Nelerden korkarsınız bilmiyorum. Aranızda ben “Allah’tan başka bir şeyden korkmam” diyenler vardır ya da en bi delikanlılar çıkacaktır “ben hiçbir şeyden korkmam” diyenler.

Ben korkuyorum arkadaş. İnsanlığın son 20-30 yılının kalma ihtimalinden, yarın ne olacağını bilmemekten korkuyorum. Yalnız ve güzel ülkemin dış güçler ya da iç güçler her neyse onlar tarafından oyuncak edilmesinden, dünün eskortlarının bugün psikolojik çıkarımlar yapmasından korkuyorum.

Ailemi geçindirememekten, şu an yaşadığım günlerin iyi günlerimiz olabileceğinden korkuyorum. Yakında açıklanacak asgari ücret ve emekli maaşı zam oranından, influencer’ların yükselişinden korkuyorum.
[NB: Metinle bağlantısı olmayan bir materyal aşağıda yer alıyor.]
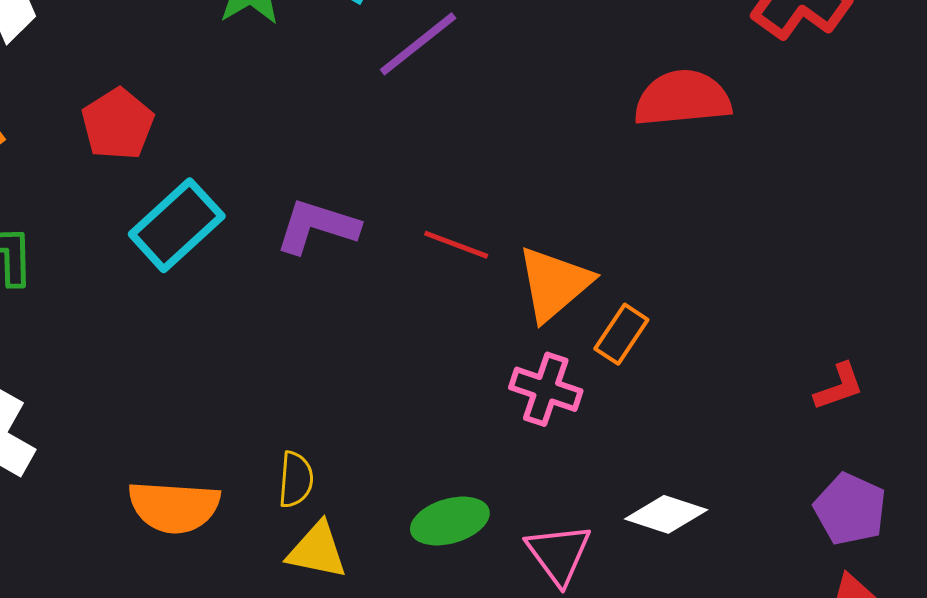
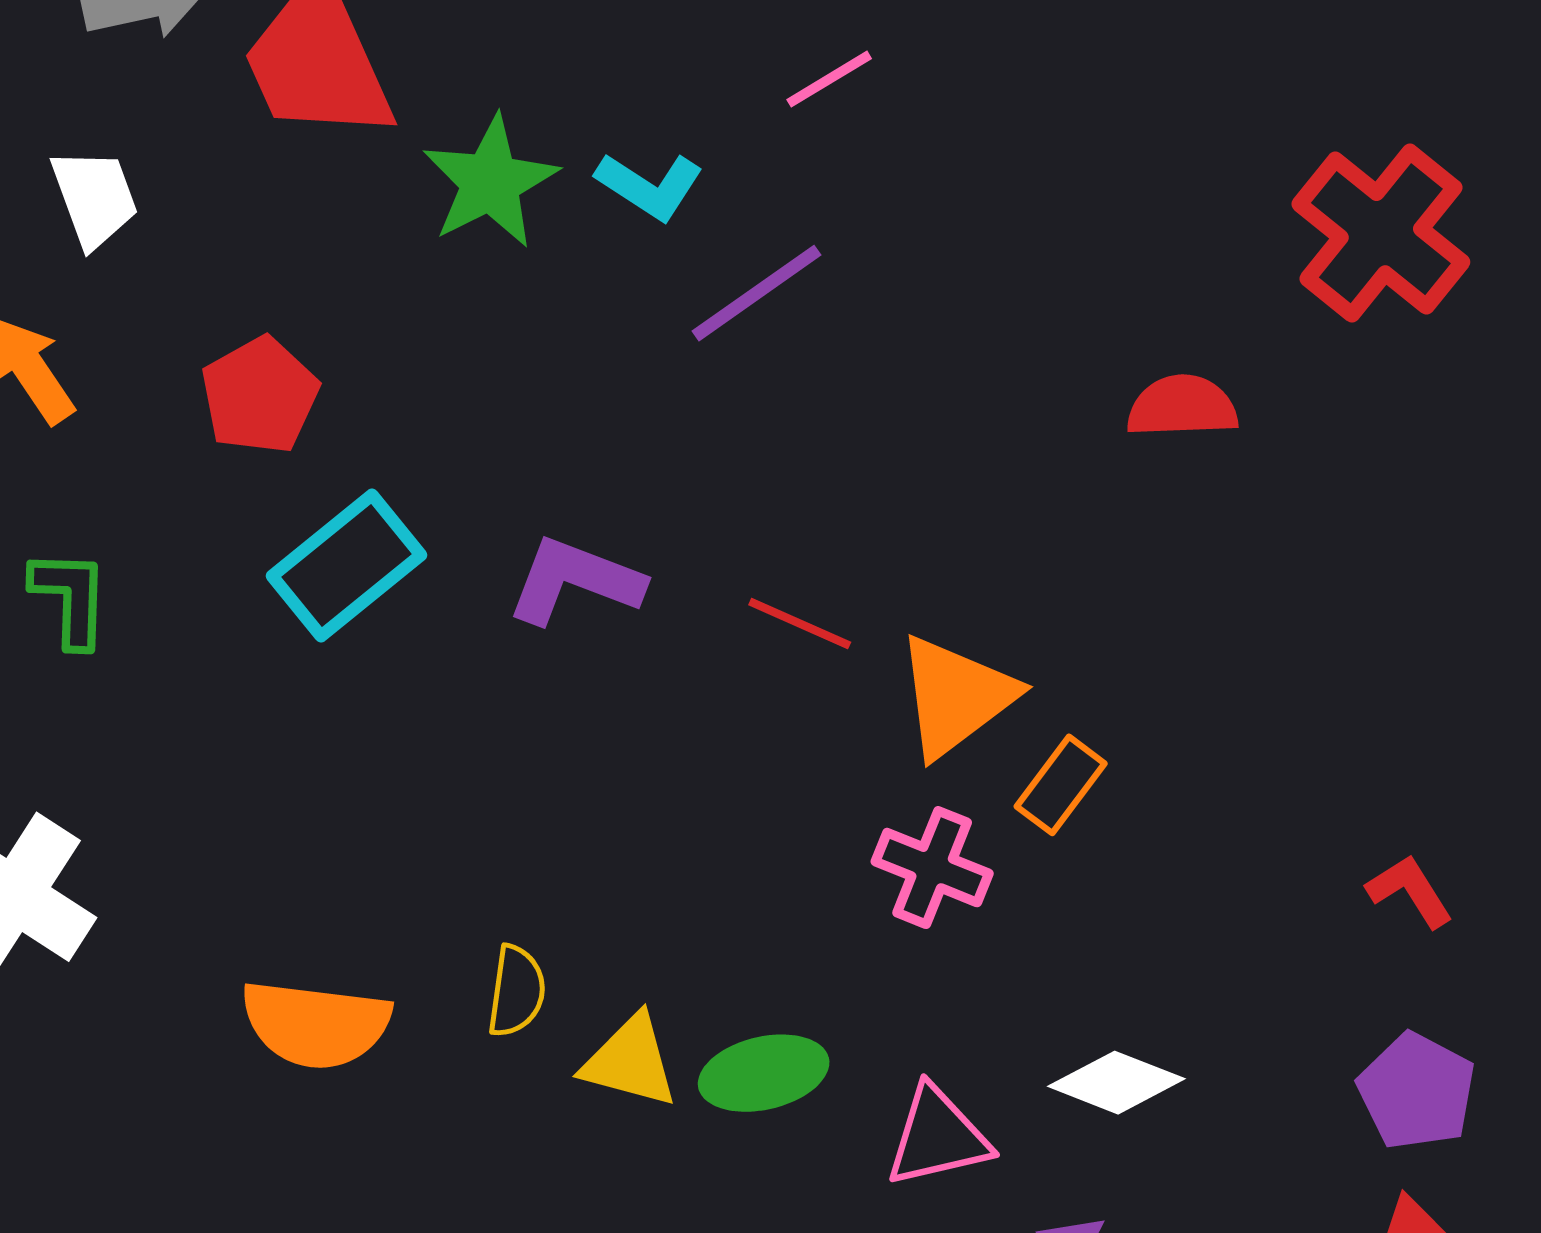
red semicircle: (683, 98) -> (1182, 406), size x0.7
red L-shape: (839, 387) -> (1410, 891), turned -106
yellow triangle: (317, 550) -> (630, 1061), moved
pink triangle: (559, 554) -> (938, 1137), turned 50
Yaşla birlikte artacak sağlık masrafından, ruh sağlığımın giderek kötüleşen sonundan korkuyorum. Aralığın ortasında memleketin çoğu yerine yağmur bile yağmamasından, tuhaf isimli rapçilerin yaptığı müzikten, korkuyorum.

Yapay zekanın gelişim hızından, siyasetçilerin artık bitmeyeceğine emin olduğum rant aşkından korkuyorum. Gelenin gideni aratmasından, pazara çıkmaktan, kasabın yanından geçmekten, marketteki kasiyerle göz göze gelmekten, Şamil Tayyar ve Metin Külünk’ün kolpa çıkışlarından korkuyorum.

Arabamın arıza ışığından, ellerini ovuşturarak kontrat dönemini bekleyen ev sahibinden korkuyorum. Çalan telefonlardan hep kötü haber almaktan, adıma açılacak sosyal medya ve banka hesaplarından, Sezgin Tanrıkulu ve Veli Ağbaba’nın siyasete devam edeceği gerçeğinden korkuyorum.

Sokaktaki hayvanlara, boşanmış kadınlara, zavallı annelere dair çıkacak haberlerden korkuyorum. Evlatların geleceğinden, yaşlılığımdan, çıkacak savaşlardan, sürekli artan kitap fiyatlarından, Şahan Gökbakar’ın bir film daha yapma, Şebnem Ferah’ın bir albüm daha yapmama ihtimalinden korkuyorum.

Dini çıkarına alet edenlerden, bilimi dünyanın sonu için kullananlardan, cehaletin mabadına yuva yaptığı insanlardan, hayırsever kisvesi altında tüm hayrı yandaşlarına yapan vakıflardan, Rasim Ozan Kütahyalı’yı herhangi bir TV kanalında daha görmekten, Cem Küçük’ün saçma aforizmalarından korkuyorum.

Pişmanlıklardan korkuyorum, iftiradan, güvensizlikten, kıskançlıktan, değersizlikten, yeni türeyen psikolojik rahatsızlardan, baş edilemeyen çocukluk travmalarından, kaybetmekten, bir daha yazamamaktan, geçmişin fetö’cülerinin şimdi muteber insan sayılmasından korkuyorum.

Sonra soruyorum kendime, muasır medeniyetlerdeki insanlar bunların hangilerinden korkuyor acaba diye. Nedense korkularımın %10’u bile onlarda yokmuş gibi geliyor. İyi de diyorum bu kadar korkunun bir memlekette toplanmasının bir sebebi olmalı. Arıyorum, tarıyorum bulamıyorum, 80 senedir bitmeyen korkularımız neden ola ki?

Bir cevap geliyor aklıma bu sefer de cezaevine girmekten korkuyorum. Haydi kalın sağlıcakla.